26th Milestone, Isle of Man (also known as Joey's) is situated on the primary A18 Snaefell Mountain Road in the parish of Lezayre in the Isle of Man. At the 26th Milestone racing marker used for the Isle of Man TT Races and Manx Grand Prix, the bend was named in honour of 26-times TT winner Joey Dunlop who died after a racing motorcycle crash in Estonia in July 2000. The area is the location of the only accident in which spectators at the Isle of Man TT races or Manx Grand Prix have been killed in a motorcycle racing accident.

==Racing==
A serious fatal racing accident occurred at the 26th Milestone during the Centenary TT races in June, 2007 resulting in the death of a solo race competitor and two spectators during lap 5 of the Senior TT race. Newcomer-competitor Marc Ramsbotham riding a Suzuki and spectators Dean Jackob and Gregory Kenzig died, with TT race marshals Hilary Musson and Janice Phillips suffering injuries.

Safety work was carried out before the 2007 Manx Grand Prix in late August with the removal of part of a grass bank and a new race marshal's shelter created by the Isle of Man Department of Transport. During the winter of 2007, the 26th Milestone road-side marker, the A18 Mountain Road metal 13th milestone and Mountain Course marker board were also moved from the site.

Three-times British Supersport champion Karl Harris was killed in 2014 after a collision with another competitor at the 26th Milestone during the second lap of the Superstock TT race.

==A18 Snaefell Mountain Road==
The 26th Milestone curve, situated on a steep up-hill section of the primary A18 Mountain Road, was part of the Highland Course and Four Inch Course used for the Gordon Bennett Trial and Tourist Trophy car races held between 1904 and 1911. The 26th Milestone is part of the Snaefell Mountain Course used since 1911 for the TT and Manx Grand Prix races.

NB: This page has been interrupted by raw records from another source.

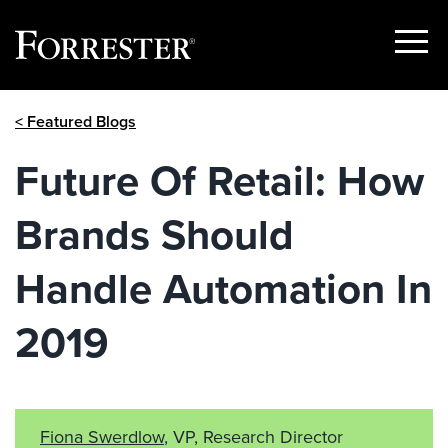
Show
Menu
Skip
< Featured Blogs
to
content
Future Of Retail: How
Brands Should
Handle Automation In
2019
Fiona Swerdlow
, VP, Research Director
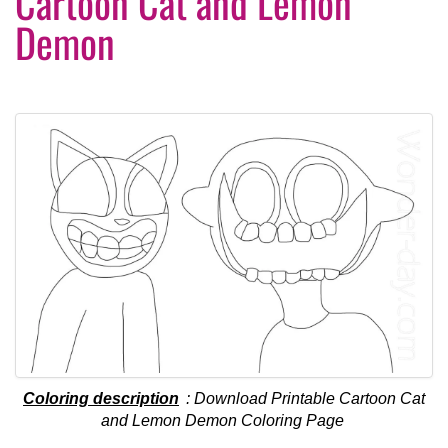
Cartoon Cat and Lemon
Demon
Coloring description
: Download Printable Cartoon Cat
and Lemon Demon Coloring Page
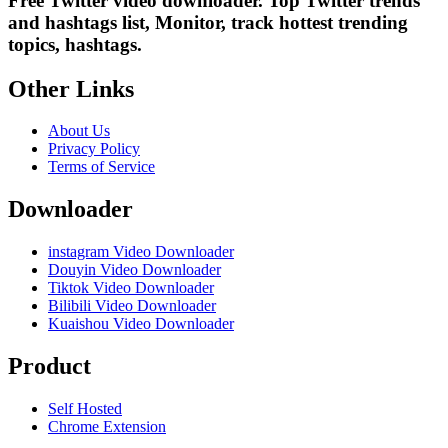
Free Twitter video downloader. Top Twitter trends
and hashtags list, Monitor, track hottest trending
topics, hashtags.
Other Links
About Us
Privacy Policy
Terms of Service
Downloader
instagram Video Downloader
Douyin Video Downloader
Tiktok Video Downloader
Bilibili Video Downloader
Kuaishou Video Downloader
Product
Self Hosted
Chrome Extension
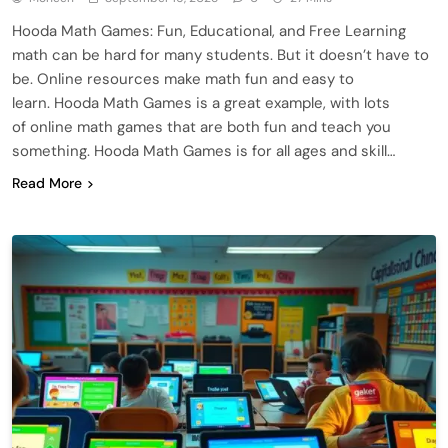
Hooda Math Games: Fun, Educational, and Free Learning
math can be hard for many students. But it doesn’t have to
be. Online resources make math fun and easy to
learn. Hooda Math Games is a great example, with lots
of online math games that are both fun and teach you
something. Hooda Math Games is for all ages and skill…
Read More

The A18 Snaefell Mountain Road was developed in the mid-19th century from a number of pre-existing roads and bridle paths. This included the building of a number of sheep-gates including the East Mountain Gate, the Beinn-y-Phott sheep-gate and Keppel Gate. The primary A18 Mountain Road section road from Park Llewellyn (North Barrule) to Keppel Gate is a product of the Disafforesting Commission of 1860 and it reflects typical nineteenth century highway and railway construction practices which includes many small scale cuttings, embankments and revetments which follow land contours with purpose built graded-sections intersected by right-angle bends, road junctions and sheep-gates.

Improvements including road widening and landscaping occurred at the 26th Milestone for the 1938 TT races. A small-size metal milestone from the period of James Garrow as Isle of Man Surveyor-General was situated at the 26th Milestone as the 13th milestone marker on the primary A18 Snaefell Mountain Road.